Edward Lozansky is president of the American University in Moscow, Professor of Moscow Sate and National Research Nuclear Universities.
While politicians, political analysts, and the media hold lengthy debates about the potential onset of a new Cold War, the US Congress is already preparing the public for the possibility of a hot one.
That country has been no stranger to anti-Russian rhetoric these past few years, but that previously focused mainly on human-rights abuses and the stifling of the free press. Recent resolutions in the House of Representatives (HS Res. 758) and the Senate (S. 2277) however, show that the political atmosphere has grown much more heated. Almost every paragraph in these resolutions describes "Russian aggression” and how to combat it.
Resolution 758 lists 34 "violations” committed by the Putin regime. These include the invasion of Georgia and Ukraine, the downing of Malaysia Airlines Flight 17, an escalated campaign of propaganda, and the persecution of political opponents. Twenty-two countermeasures are suggested – from supplying lethal weapons to Ukraine and deploying missile-defense systems on Russia’s borders, to increasing funding for NATO, the Voice of America, and Radio Liberty. Naturally, support for the Russian opposition movement gets its own line item.
This resolution, which Ron Paul, the former Republican congressman and presidential candidate, has called "one of the worst pieces of legislation ever,” has already received the overwhelming approval of Congress. There were only ten votes against it, five from each party. Ron Paul and some other observers have called it a direct provocation of war with Russia. And it is true that never, even during the lowest point in American-Soviet relations or during the run-up to the wars in Afghanistan, Iraq, and Libya, has the rhetoric coming out of from Congress reached such a fever pitch of hostility toward that country and its leadership.
Although he phrases his ideas more bluntly, Ron Paul echoes the words of another former member of Congress, Democrat Dennis Kucinich, "NATO encirclement, the U.S.-backed coup in Ukraine, an attempt to use an agreement with the European Union to bring NATO into Ukraine at the Russian border, a U.S. nuclear first-strike policy, are all policies which attempt to substitute force for diplomacy.”

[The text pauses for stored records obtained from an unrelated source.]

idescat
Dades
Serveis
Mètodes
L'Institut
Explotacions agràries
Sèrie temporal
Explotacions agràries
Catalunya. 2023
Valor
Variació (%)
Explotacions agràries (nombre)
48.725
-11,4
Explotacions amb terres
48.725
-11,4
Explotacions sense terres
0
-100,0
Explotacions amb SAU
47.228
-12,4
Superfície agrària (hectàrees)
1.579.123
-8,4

It should be noted that Resolution 758 is not binding, but it effectively presents President Obama with a blank check, or, as Kucinich calls it, a green light, to use military force against Russia. Therefore, it is important, at least for historical purposes, to note and preserve for posterity the names of these American "dissidents” in the US Congress – those few who are not blind to the potentially catastrophic consequences this resolution may entail. Here they are: Republicans Justin Amash, John Duncan, Walter Jones, Thomas Massie, and Dana Rohrabacher, plus Democrats Jim McDermott, Alan Grayson, Alcee Hastings, George Miller, and Beto O’Rourke.
An almost identical Senate resolution has already been approved by the Committee on Foreign Affairs, and there is no doubt that the vast majority of senators will vote in favor of it – it is even possible that vote will be unanimous, since no "dissidents” have yet stepped forward.

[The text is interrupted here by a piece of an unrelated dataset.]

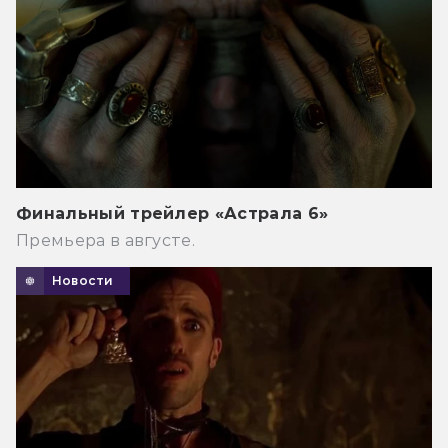
Финальный трейлер «Астрала 6»
Премьера в августе.
Новости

In this context it should be noted that perhaps never before has the American public held a lower opinion of their Congress than they do now. Only 8% of the population approves of the job they are doing, and there can be no question that the vast majority of Americans oppose the idea of war against Russia, despite the media’s unprecedented anti-Russian hysteria, in which the once-respectable New York Times and Washington Post are leading the charge.
American politicians are quite vulnerable to public opinion, so the Nobel Peace Laureate Barack Obama is unlikely to embark upon a debacle such as a war with Russia. Therefore, in addition to diplomacy, direct contacts, both personal and virtual, between citizens of Russia and the United States can have an exceptionally important part to play in this difficult situation. Public diplomacy is what is needed now, so that we can discuss political problems – in addition to narrowly defined professional issues – in order to broaden our understanding of what is happening in the world.